At the beginning of the month, Royal Dutch Shell announced an MOU with Cosan (CZZ) to make the largest investment in the history of biofuels, with an agreement to establish a 50-50 Brazilian ethanol joint venture with Cosan which will own 4,500 retail stations, sugar, ethanol, fuel distribution and power generation, and the Shell aviation fuel distribution business.  The companies said that they plan to increase the venture’s ethanol production levels from 529 Mgy to 1323 Mgy, which would make the venture one of the top three ethanol producers in the world, after Archer Daniels Midland and POET in the US. One of Shell’s secret weapons? It’s investment in Codexis, an enzyme maker which has licensed the C1 platform from Dyadic.

What does it all mean?

1. Cellulosic ethanol will be produced at parity with gasoline (based on $80 oil) as soon as biofuel producers can get commercial-scale facilities erected, tested and into production. Not an overnight proposition, if you’ve been through a county permitting process any time in the past century, but more than 50 advanced biofuels projects are underway and many of them will be using enzymes from Genecor, Novozymes or Verenium (note: Genencor is a JV partner in Dupont Danisco Cellulosic Ethanol). Look for parity in 2012.
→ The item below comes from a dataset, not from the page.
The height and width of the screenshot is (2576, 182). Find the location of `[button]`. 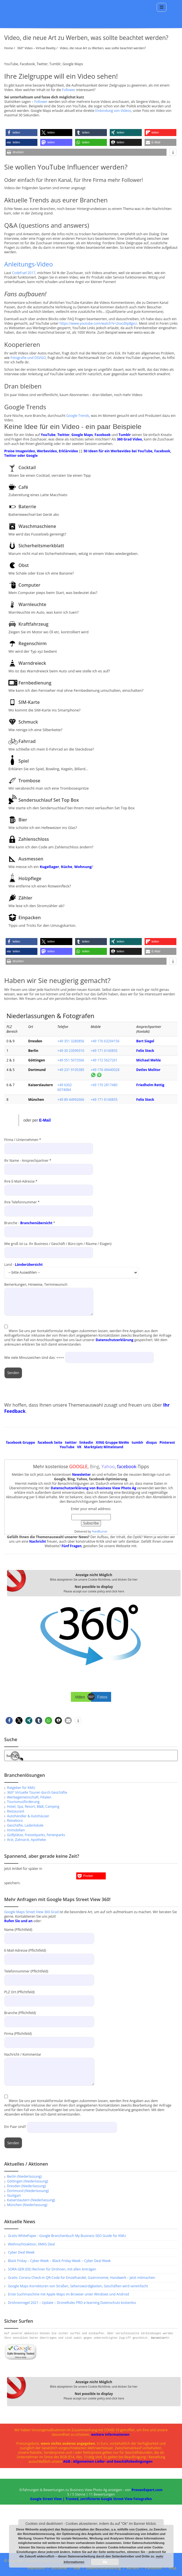

[button] is located at coordinates (21, 132).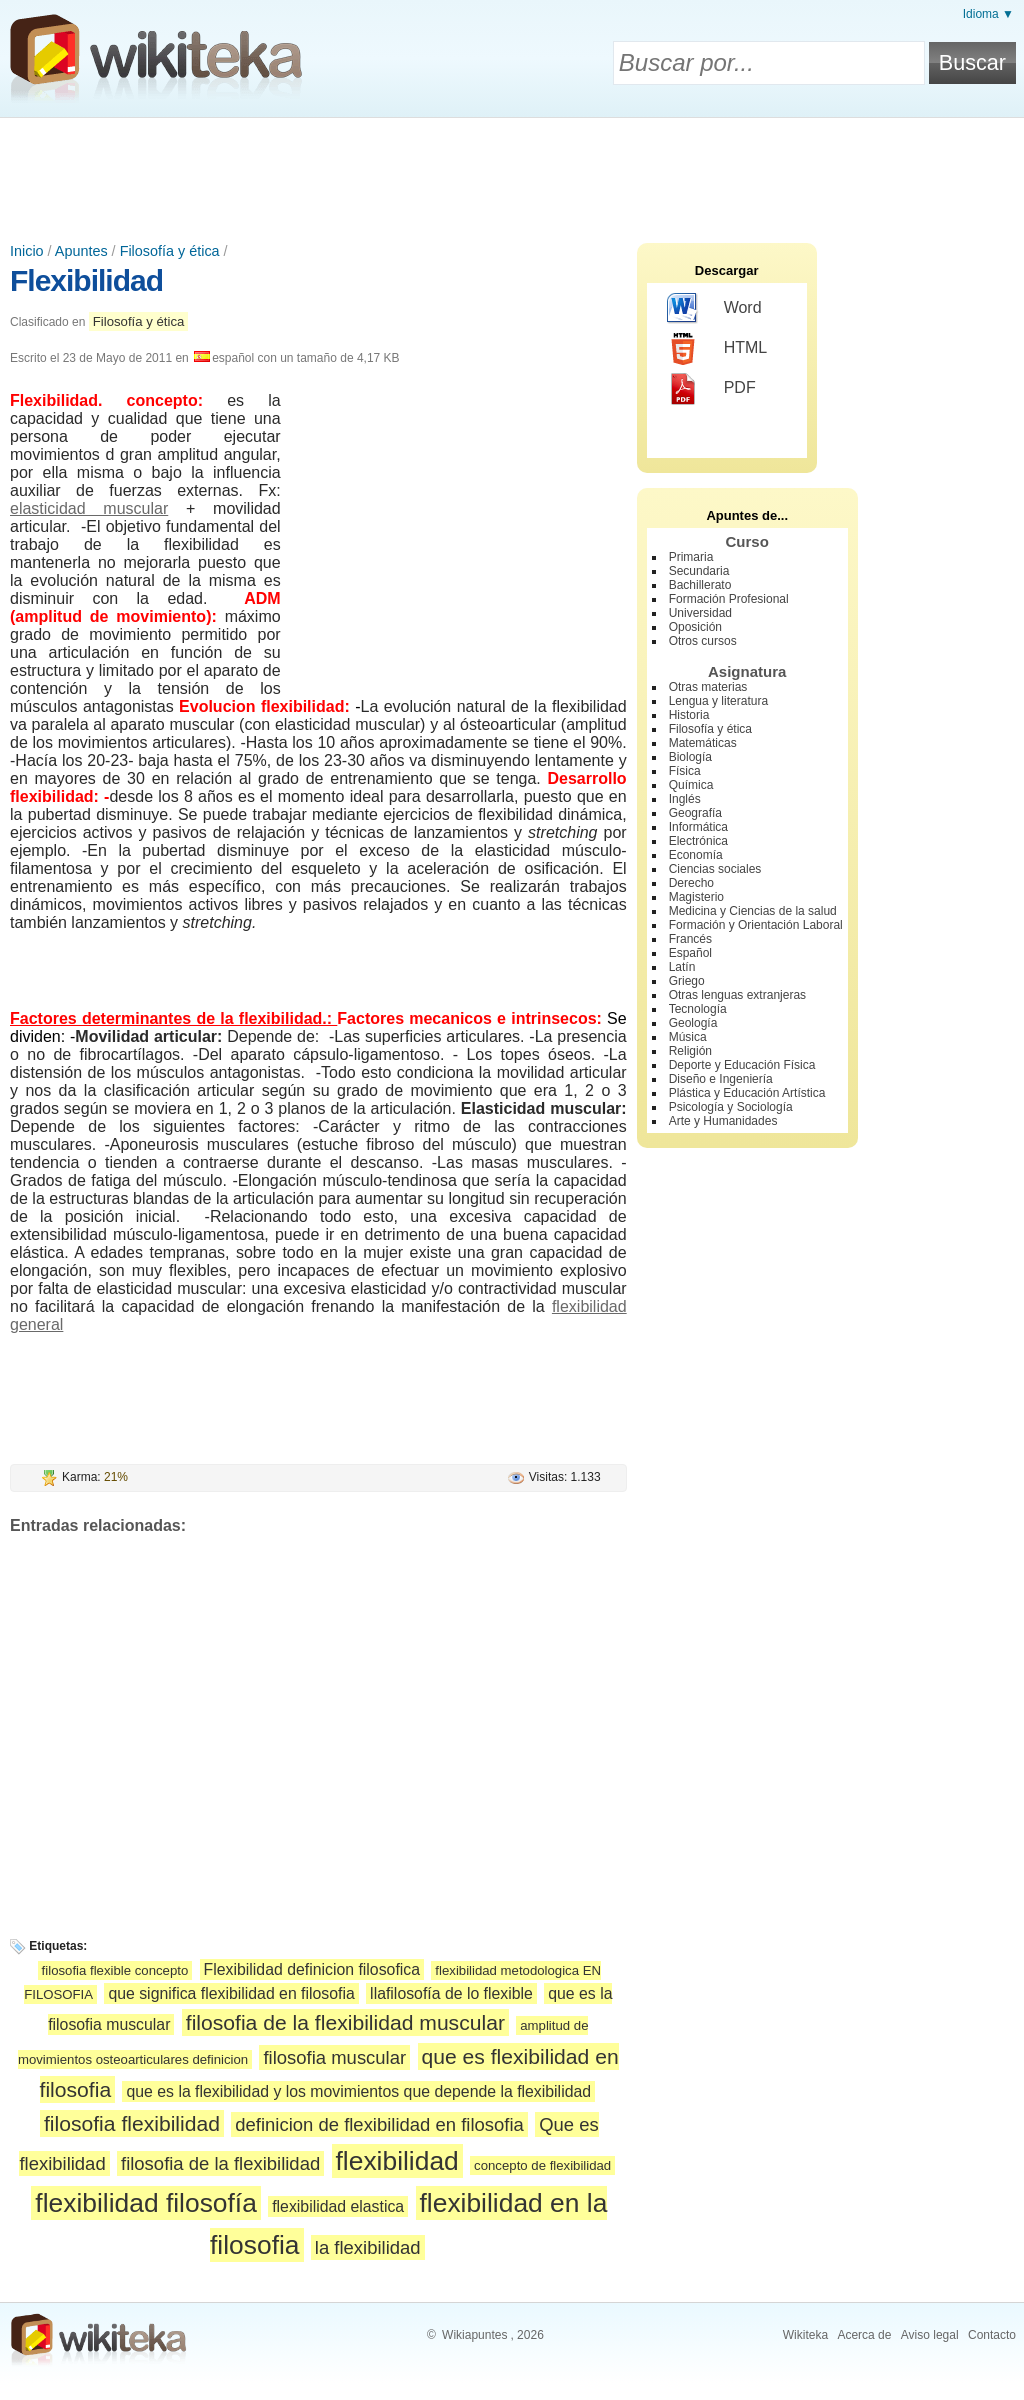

2. Disruptive innovations in uses for for, and productivity rates of, enzymes should be expected for some time. The introduction of Accellerase and Cellic CTec2 is not the end, the beginning of the end, or the end of the beginning. It is just the beginning of a very long inning.

3. Control of innovative enzyme platforms will continue to be a factor in strategic acquisitions. Shell has put some cards on the table with the Cosan deal – how will other national oil companies – such as PetroVietnam, PetroChina or Petrobras respond? Or independent oil companies such as BP, which has a major investment in Verenium up for renewal this month? Or grain-side ethanol majors such as Archer Daniels Midland? The opportunity to lock down large sugarcane assets in Brazil has proven mighty tempting for many. Similar deals for large scale US, African and Asian assets can and should be expected by those with ready access to future streams of enzyme productivity improvement, as the race for parity begins its long, slow close, and the race for scale begins.